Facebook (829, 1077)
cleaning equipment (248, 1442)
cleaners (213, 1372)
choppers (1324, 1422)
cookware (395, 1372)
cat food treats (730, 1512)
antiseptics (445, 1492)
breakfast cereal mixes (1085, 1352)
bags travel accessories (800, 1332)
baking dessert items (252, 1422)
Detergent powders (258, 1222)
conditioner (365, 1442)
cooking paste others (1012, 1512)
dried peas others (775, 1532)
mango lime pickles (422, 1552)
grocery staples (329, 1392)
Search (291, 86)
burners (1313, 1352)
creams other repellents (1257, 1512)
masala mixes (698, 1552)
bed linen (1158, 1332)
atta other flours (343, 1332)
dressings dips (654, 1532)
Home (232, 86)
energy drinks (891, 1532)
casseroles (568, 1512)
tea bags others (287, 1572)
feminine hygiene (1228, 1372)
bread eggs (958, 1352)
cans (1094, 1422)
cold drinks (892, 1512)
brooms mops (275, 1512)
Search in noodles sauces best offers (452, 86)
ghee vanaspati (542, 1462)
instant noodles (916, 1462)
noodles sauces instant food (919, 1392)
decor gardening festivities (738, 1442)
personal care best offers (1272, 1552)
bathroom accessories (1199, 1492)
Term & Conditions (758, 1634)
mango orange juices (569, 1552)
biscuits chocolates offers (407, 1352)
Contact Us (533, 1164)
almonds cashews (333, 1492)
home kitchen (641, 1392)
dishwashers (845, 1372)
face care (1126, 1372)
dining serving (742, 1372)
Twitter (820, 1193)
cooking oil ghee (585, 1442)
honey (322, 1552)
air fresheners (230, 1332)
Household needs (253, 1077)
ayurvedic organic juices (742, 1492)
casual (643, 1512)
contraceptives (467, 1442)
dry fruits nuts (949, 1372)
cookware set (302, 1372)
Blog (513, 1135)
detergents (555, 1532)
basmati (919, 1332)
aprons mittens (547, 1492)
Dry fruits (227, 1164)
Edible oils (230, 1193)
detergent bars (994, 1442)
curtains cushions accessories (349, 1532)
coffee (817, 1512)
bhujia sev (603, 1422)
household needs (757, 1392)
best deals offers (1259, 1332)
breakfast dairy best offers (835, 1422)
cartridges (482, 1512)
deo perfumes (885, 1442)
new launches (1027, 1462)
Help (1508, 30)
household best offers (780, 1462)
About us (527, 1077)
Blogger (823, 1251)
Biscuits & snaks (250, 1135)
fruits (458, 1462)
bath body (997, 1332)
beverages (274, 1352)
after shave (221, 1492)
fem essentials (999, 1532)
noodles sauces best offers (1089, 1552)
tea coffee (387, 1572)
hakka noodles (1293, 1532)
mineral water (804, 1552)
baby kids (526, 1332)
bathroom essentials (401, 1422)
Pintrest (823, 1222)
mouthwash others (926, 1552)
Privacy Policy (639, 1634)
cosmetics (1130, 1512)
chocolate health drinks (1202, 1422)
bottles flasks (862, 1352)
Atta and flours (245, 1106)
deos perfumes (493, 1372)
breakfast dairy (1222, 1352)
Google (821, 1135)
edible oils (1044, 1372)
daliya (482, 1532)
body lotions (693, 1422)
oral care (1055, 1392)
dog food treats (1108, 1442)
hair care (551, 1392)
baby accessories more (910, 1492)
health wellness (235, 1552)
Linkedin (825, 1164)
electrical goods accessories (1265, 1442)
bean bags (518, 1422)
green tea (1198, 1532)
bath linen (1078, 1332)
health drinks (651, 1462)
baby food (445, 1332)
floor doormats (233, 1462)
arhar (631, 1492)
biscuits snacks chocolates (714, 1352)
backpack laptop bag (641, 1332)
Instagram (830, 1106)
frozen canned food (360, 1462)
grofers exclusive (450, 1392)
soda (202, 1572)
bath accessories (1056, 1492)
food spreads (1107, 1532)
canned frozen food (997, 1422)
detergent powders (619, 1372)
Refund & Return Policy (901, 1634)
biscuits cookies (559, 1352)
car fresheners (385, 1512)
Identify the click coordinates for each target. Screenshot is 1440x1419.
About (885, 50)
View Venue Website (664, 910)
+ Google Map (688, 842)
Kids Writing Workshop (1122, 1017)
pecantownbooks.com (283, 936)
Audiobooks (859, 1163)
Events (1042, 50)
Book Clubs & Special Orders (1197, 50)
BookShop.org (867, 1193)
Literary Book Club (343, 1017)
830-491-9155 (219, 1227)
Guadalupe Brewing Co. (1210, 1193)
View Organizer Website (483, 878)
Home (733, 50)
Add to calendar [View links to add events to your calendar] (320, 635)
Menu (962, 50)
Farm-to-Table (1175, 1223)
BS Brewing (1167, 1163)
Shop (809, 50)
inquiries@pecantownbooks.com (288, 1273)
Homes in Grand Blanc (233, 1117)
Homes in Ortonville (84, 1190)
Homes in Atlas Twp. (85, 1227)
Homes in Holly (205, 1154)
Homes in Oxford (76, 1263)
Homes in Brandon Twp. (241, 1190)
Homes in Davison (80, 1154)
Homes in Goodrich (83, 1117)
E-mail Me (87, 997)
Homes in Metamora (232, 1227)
· · · ·
» EXERCISE:
All lines above from the one holding "household best offers (780, 1462)" to the one holding "mouthwash others (926, 1552)", inclusive, are to be copied exactly; no other line is wanted.

» THE COMPLETED TASK:
household best offers (780, 1462)
About us (527, 1077)
Blogger (823, 1251)
Biscuits & snaks (250, 1135)
fruits (458, 1462)
bath body (997, 1332)
beverages (274, 1352)
after shave (221, 1492)
fem essentials (999, 1532)
noodles sauces best offers (1089, 1552)
tea coffee (387, 1572)
hakka noodles (1293, 1532)
mineral water (804, 1552)
baby kids (526, 1332)
bathroom essentials (401, 1422)
Pintrest (823, 1222)
mouthwash others (926, 1552)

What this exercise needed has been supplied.